EXCERPTED RECORDS section start

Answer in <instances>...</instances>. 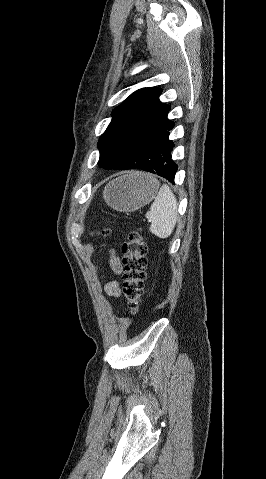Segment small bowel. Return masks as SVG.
I'll list each match as a JSON object with an SVG mask.
<instances>
[{
    "label": "small bowel",
    "instance_id": "1",
    "mask_svg": "<svg viewBox=\"0 0 266 479\" xmlns=\"http://www.w3.org/2000/svg\"><path fill=\"white\" fill-rule=\"evenodd\" d=\"M110 265L114 272L121 273L122 266L119 258L116 255H112L110 258ZM106 293L111 297H119L120 296V287L119 283L116 280H110L106 283L105 286Z\"/></svg>",
    "mask_w": 266,
    "mask_h": 479
}]
</instances>
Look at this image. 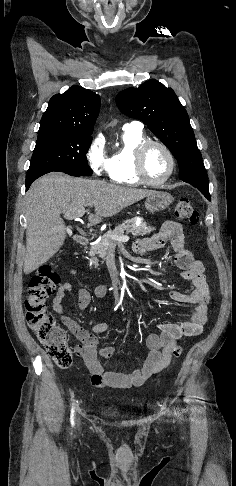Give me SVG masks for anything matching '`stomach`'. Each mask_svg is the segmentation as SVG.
Masks as SVG:
<instances>
[{
	"instance_id": "obj_1",
	"label": "stomach",
	"mask_w": 236,
	"mask_h": 486,
	"mask_svg": "<svg viewBox=\"0 0 236 486\" xmlns=\"http://www.w3.org/2000/svg\"><path fill=\"white\" fill-rule=\"evenodd\" d=\"M173 201L172 195L164 191H154L148 195L145 200L146 209L151 212H160L165 210Z\"/></svg>"
}]
</instances>
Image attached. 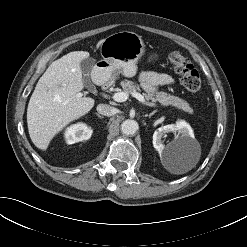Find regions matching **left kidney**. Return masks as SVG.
<instances>
[{"label":"left kidney","instance_id":"left-kidney-1","mask_svg":"<svg viewBox=\"0 0 247 247\" xmlns=\"http://www.w3.org/2000/svg\"><path fill=\"white\" fill-rule=\"evenodd\" d=\"M177 132L173 141L164 145L162 138L167 133ZM197 145L192 128L188 123L180 120L177 124L166 125L158 128L153 134V146L158 151L160 157L169 156L185 157L189 155L192 148Z\"/></svg>","mask_w":247,"mask_h":247}]
</instances>
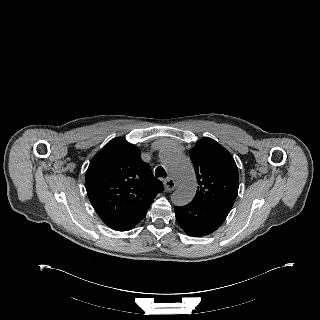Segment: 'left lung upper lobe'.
Returning <instances> with one entry per match:
<instances>
[{"mask_svg": "<svg viewBox=\"0 0 320 320\" xmlns=\"http://www.w3.org/2000/svg\"><path fill=\"white\" fill-rule=\"evenodd\" d=\"M198 190L193 201L229 212L238 194L239 175L231 154L211 138L190 150Z\"/></svg>", "mask_w": 320, "mask_h": 320, "instance_id": "obj_1", "label": "left lung upper lobe"}]
</instances>
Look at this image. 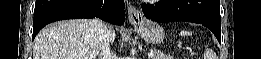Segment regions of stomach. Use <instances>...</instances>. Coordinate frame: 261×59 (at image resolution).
<instances>
[{
    "label": "stomach",
    "mask_w": 261,
    "mask_h": 59,
    "mask_svg": "<svg viewBox=\"0 0 261 59\" xmlns=\"http://www.w3.org/2000/svg\"><path fill=\"white\" fill-rule=\"evenodd\" d=\"M139 35L148 43L159 44L164 40V29L157 23L146 20L135 25Z\"/></svg>",
    "instance_id": "stomach-1"
}]
</instances>
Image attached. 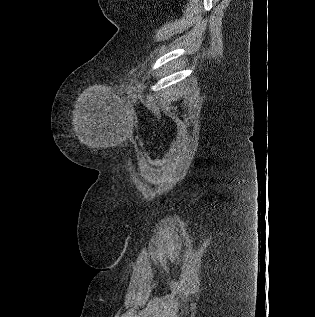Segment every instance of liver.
Returning a JSON list of instances; mask_svg holds the SVG:
<instances>
[{
	"mask_svg": "<svg viewBox=\"0 0 315 317\" xmlns=\"http://www.w3.org/2000/svg\"><path fill=\"white\" fill-rule=\"evenodd\" d=\"M77 118H78V116H77V114H75V120H76V123H77Z\"/></svg>",
	"mask_w": 315,
	"mask_h": 317,
	"instance_id": "liver-1",
	"label": "liver"
}]
</instances>
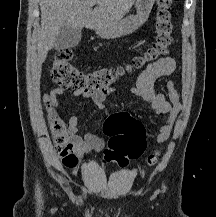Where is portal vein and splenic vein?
I'll list each match as a JSON object with an SVG mask.
<instances>
[{
	"instance_id": "18ae733b",
	"label": "portal vein and splenic vein",
	"mask_w": 216,
	"mask_h": 217,
	"mask_svg": "<svg viewBox=\"0 0 216 217\" xmlns=\"http://www.w3.org/2000/svg\"><path fill=\"white\" fill-rule=\"evenodd\" d=\"M94 3H97V0H94Z\"/></svg>"
}]
</instances>
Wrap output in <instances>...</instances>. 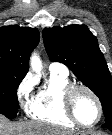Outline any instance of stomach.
<instances>
[{
    "mask_svg": "<svg viewBox=\"0 0 112 135\" xmlns=\"http://www.w3.org/2000/svg\"><path fill=\"white\" fill-rule=\"evenodd\" d=\"M77 135H97L95 133H80V134H77Z\"/></svg>",
    "mask_w": 112,
    "mask_h": 135,
    "instance_id": "stomach-1",
    "label": "stomach"
}]
</instances>
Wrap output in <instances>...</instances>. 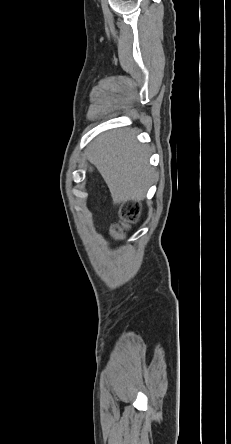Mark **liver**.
<instances>
[{"label": "liver", "instance_id": "obj_1", "mask_svg": "<svg viewBox=\"0 0 231 444\" xmlns=\"http://www.w3.org/2000/svg\"><path fill=\"white\" fill-rule=\"evenodd\" d=\"M133 129L107 132L88 148V158L97 167L117 202L144 199L154 181L148 148L137 143Z\"/></svg>", "mask_w": 231, "mask_h": 444}]
</instances>
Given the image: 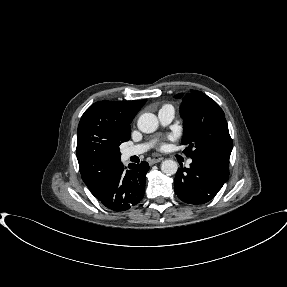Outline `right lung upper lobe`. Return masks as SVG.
<instances>
[{
	"label": "right lung upper lobe",
	"instance_id": "cb5924a9",
	"mask_svg": "<svg viewBox=\"0 0 287 287\" xmlns=\"http://www.w3.org/2000/svg\"><path fill=\"white\" fill-rule=\"evenodd\" d=\"M145 102L98 101L82 115L76 153L81 177L90 191L106 170L121 163L119 146L130 139V123Z\"/></svg>",
	"mask_w": 287,
	"mask_h": 287
}]
</instances>
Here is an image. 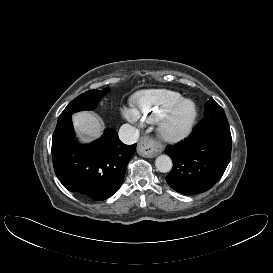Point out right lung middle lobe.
I'll list each match as a JSON object with an SVG mask.
<instances>
[{
    "label": "right lung middle lobe",
    "mask_w": 273,
    "mask_h": 273,
    "mask_svg": "<svg viewBox=\"0 0 273 273\" xmlns=\"http://www.w3.org/2000/svg\"><path fill=\"white\" fill-rule=\"evenodd\" d=\"M107 91L108 89L104 90V92ZM104 92L98 90H90L79 95L67 105L64 111L60 114L58 121L71 117V115L75 112L93 109Z\"/></svg>",
    "instance_id": "1"
}]
</instances>
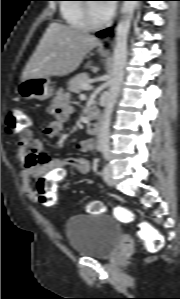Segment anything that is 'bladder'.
<instances>
[{
  "mask_svg": "<svg viewBox=\"0 0 180 299\" xmlns=\"http://www.w3.org/2000/svg\"><path fill=\"white\" fill-rule=\"evenodd\" d=\"M64 232L72 250L81 256L106 259L121 242V227L107 214H78L64 224Z\"/></svg>",
  "mask_w": 180,
  "mask_h": 299,
  "instance_id": "31cf9c89",
  "label": "bladder"
}]
</instances>
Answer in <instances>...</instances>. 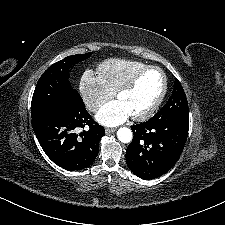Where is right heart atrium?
Wrapping results in <instances>:
<instances>
[{
    "mask_svg": "<svg viewBox=\"0 0 225 225\" xmlns=\"http://www.w3.org/2000/svg\"><path fill=\"white\" fill-rule=\"evenodd\" d=\"M79 89L86 106L93 112L97 111L114 95L103 83L100 76L92 71H85L82 74Z\"/></svg>",
    "mask_w": 225,
    "mask_h": 225,
    "instance_id": "obj_1",
    "label": "right heart atrium"
}]
</instances>
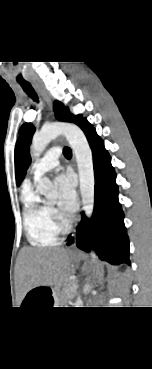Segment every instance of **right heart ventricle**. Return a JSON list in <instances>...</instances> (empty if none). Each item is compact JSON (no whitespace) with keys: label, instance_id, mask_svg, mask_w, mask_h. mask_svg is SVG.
<instances>
[{"label":"right heart ventricle","instance_id":"right-heart-ventricle-1","mask_svg":"<svg viewBox=\"0 0 152 369\" xmlns=\"http://www.w3.org/2000/svg\"><path fill=\"white\" fill-rule=\"evenodd\" d=\"M23 225L28 241L33 246H52L58 242L61 233L54 221L53 210L40 201L32 189L22 194Z\"/></svg>","mask_w":152,"mask_h":369}]
</instances>
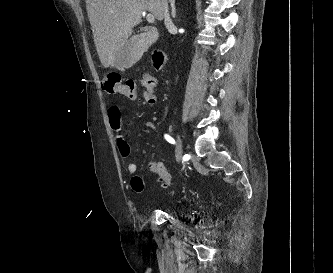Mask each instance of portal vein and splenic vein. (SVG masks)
Returning a JSON list of instances; mask_svg holds the SVG:
<instances>
[{
    "label": "portal vein and splenic vein",
    "mask_w": 333,
    "mask_h": 273,
    "mask_svg": "<svg viewBox=\"0 0 333 273\" xmlns=\"http://www.w3.org/2000/svg\"><path fill=\"white\" fill-rule=\"evenodd\" d=\"M146 20L148 23H154L155 22V17L153 14H147L146 15Z\"/></svg>",
    "instance_id": "obj_1"
}]
</instances>
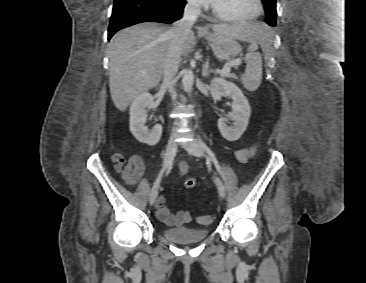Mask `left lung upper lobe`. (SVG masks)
I'll return each instance as SVG.
<instances>
[{
	"label": "left lung upper lobe",
	"instance_id": "left-lung-upper-lobe-1",
	"mask_svg": "<svg viewBox=\"0 0 366 283\" xmlns=\"http://www.w3.org/2000/svg\"><path fill=\"white\" fill-rule=\"evenodd\" d=\"M266 12V23L275 26L277 21L276 0H262Z\"/></svg>",
	"mask_w": 366,
	"mask_h": 283
}]
</instances>
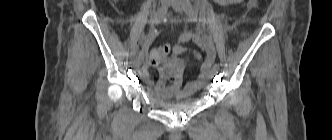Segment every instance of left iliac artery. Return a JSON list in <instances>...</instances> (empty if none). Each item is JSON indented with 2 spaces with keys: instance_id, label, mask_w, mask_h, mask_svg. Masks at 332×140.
<instances>
[{
  "instance_id": "obj_1",
  "label": "left iliac artery",
  "mask_w": 332,
  "mask_h": 140,
  "mask_svg": "<svg viewBox=\"0 0 332 140\" xmlns=\"http://www.w3.org/2000/svg\"><path fill=\"white\" fill-rule=\"evenodd\" d=\"M184 9L185 12L187 13V15L192 19V20H196V12L192 6V3L190 2V0H184ZM214 68L216 69H220L219 64H215Z\"/></svg>"
}]
</instances>
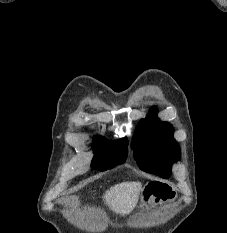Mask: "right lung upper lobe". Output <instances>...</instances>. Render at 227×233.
Masks as SVG:
<instances>
[{"label":"right lung upper lobe","mask_w":227,"mask_h":233,"mask_svg":"<svg viewBox=\"0 0 227 233\" xmlns=\"http://www.w3.org/2000/svg\"><path fill=\"white\" fill-rule=\"evenodd\" d=\"M123 145H124V147L127 149V145H128V141H127V139H120L119 140ZM101 142H103L100 138H96L95 139V145L96 144H99V143H101Z\"/></svg>","instance_id":"obj_1"}]
</instances>
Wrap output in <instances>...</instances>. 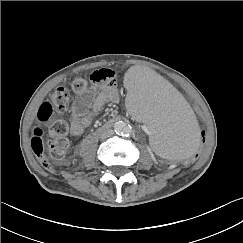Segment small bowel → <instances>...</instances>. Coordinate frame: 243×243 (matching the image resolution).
Listing matches in <instances>:
<instances>
[{"label": "small bowel", "mask_w": 243, "mask_h": 243, "mask_svg": "<svg viewBox=\"0 0 243 243\" xmlns=\"http://www.w3.org/2000/svg\"><path fill=\"white\" fill-rule=\"evenodd\" d=\"M114 75L115 79L111 84L92 83L88 90L76 97L70 117V133L73 136L82 134L107 103H117L119 101L115 72Z\"/></svg>", "instance_id": "c3829d8e"}]
</instances>
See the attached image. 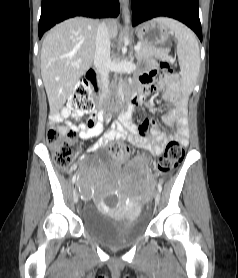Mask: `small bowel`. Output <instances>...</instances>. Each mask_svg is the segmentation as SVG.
Returning a JSON list of instances; mask_svg holds the SVG:
<instances>
[{
	"label": "small bowel",
	"mask_w": 238,
	"mask_h": 278,
	"mask_svg": "<svg viewBox=\"0 0 238 278\" xmlns=\"http://www.w3.org/2000/svg\"><path fill=\"white\" fill-rule=\"evenodd\" d=\"M157 74V63L152 61L149 68L143 72L138 78V88L136 91L138 106L142 105L145 98L165 88L163 99L171 103L174 108L169 111L163 120L166 124L176 127L175 135H167L157 125L155 121L146 117L140 125L132 122V113L125 112L120 119L114 123L111 129L107 130L101 138L94 143L89 152H95L105 148L111 141H128L133 146L144 149L154 156H160L164 147L172 140L179 142L182 146L188 144L189 131L187 127V94L183 91L175 77L155 81ZM81 112H72L67 108L55 112L51 116V125L59 130L72 128L79 132L81 139L87 140L98 136L104 126V115L102 113L93 112L89 118L80 124H74L66 121L69 117L79 118ZM65 121V125H60ZM127 160V155L120 158ZM144 171L143 160L137 161ZM147 177L149 175L147 174Z\"/></svg>",
	"instance_id": "c3829d8e"
}]
</instances>
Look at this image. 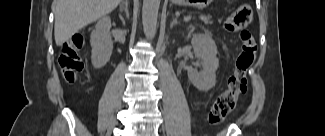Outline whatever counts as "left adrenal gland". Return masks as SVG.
Here are the masks:
<instances>
[{
    "mask_svg": "<svg viewBox=\"0 0 325 136\" xmlns=\"http://www.w3.org/2000/svg\"><path fill=\"white\" fill-rule=\"evenodd\" d=\"M179 22L177 20V17L173 18V21L171 22V28L174 26V25H177Z\"/></svg>",
    "mask_w": 325,
    "mask_h": 136,
    "instance_id": "left-adrenal-gland-1",
    "label": "left adrenal gland"
}]
</instances>
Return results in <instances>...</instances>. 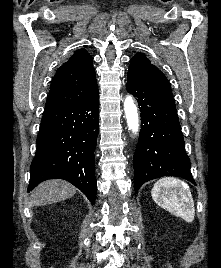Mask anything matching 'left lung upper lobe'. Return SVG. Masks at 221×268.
<instances>
[{
	"label": "left lung upper lobe",
	"mask_w": 221,
	"mask_h": 268,
	"mask_svg": "<svg viewBox=\"0 0 221 268\" xmlns=\"http://www.w3.org/2000/svg\"><path fill=\"white\" fill-rule=\"evenodd\" d=\"M127 78L148 88L171 92L170 84L165 75L152 65L143 53H137L130 60Z\"/></svg>",
	"instance_id": "obj_1"
}]
</instances>
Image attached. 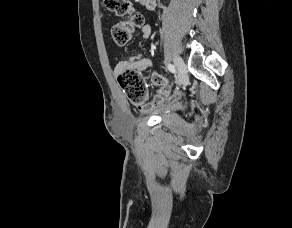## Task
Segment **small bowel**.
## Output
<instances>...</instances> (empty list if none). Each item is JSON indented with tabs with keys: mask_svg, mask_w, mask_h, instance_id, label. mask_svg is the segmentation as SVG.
<instances>
[{
	"mask_svg": "<svg viewBox=\"0 0 292 228\" xmlns=\"http://www.w3.org/2000/svg\"><path fill=\"white\" fill-rule=\"evenodd\" d=\"M141 32L144 38H149L152 34L151 26L148 24L143 25ZM151 65V59L143 57L142 55H133L126 60L120 61L114 67V73L115 75H119L123 71L129 69L141 72L149 68ZM150 79L154 84L159 86V89L152 101L146 102L144 105L139 107L142 112H152L159 108L165 107L176 101L182 95L181 90L171 93L172 82L164 78L159 73L152 72Z\"/></svg>",
	"mask_w": 292,
	"mask_h": 228,
	"instance_id": "c3829d8e",
	"label": "small bowel"
}]
</instances>
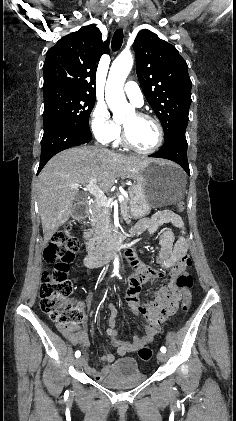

EXCERPTED RECORDS section end

- TASK DIRECTIONS:
Pictures stay out; reproduce exactly the lines from the one containing "Segment **small bowel**." through the last line of the listing, both included.

- SOLUTION:
Segment **small bowel**.
## Output
<instances>...</instances> (empty list if none). Each item is JSON indented with tabs with keys: mask_svg, mask_w, mask_h, instance_id, label. mask_svg is the segmentation as SVG.
<instances>
[{
	"mask_svg": "<svg viewBox=\"0 0 292 228\" xmlns=\"http://www.w3.org/2000/svg\"><path fill=\"white\" fill-rule=\"evenodd\" d=\"M141 32L144 38H149L152 34L151 26L148 24L143 25ZM151 65V59L143 57L142 55H133L126 60L120 61L114 67V73L115 75H119L123 71L129 69L141 72L149 68ZM150 79L154 84L159 86V89L152 101L146 102L144 105L139 107L142 112H152L159 108L165 107L176 101L182 95L181 90L171 93L172 82L164 78L159 73L152 72Z\"/></svg>",
	"mask_w": 292,
	"mask_h": 228,
	"instance_id": "c3829d8e",
	"label": "small bowel"
}]
</instances>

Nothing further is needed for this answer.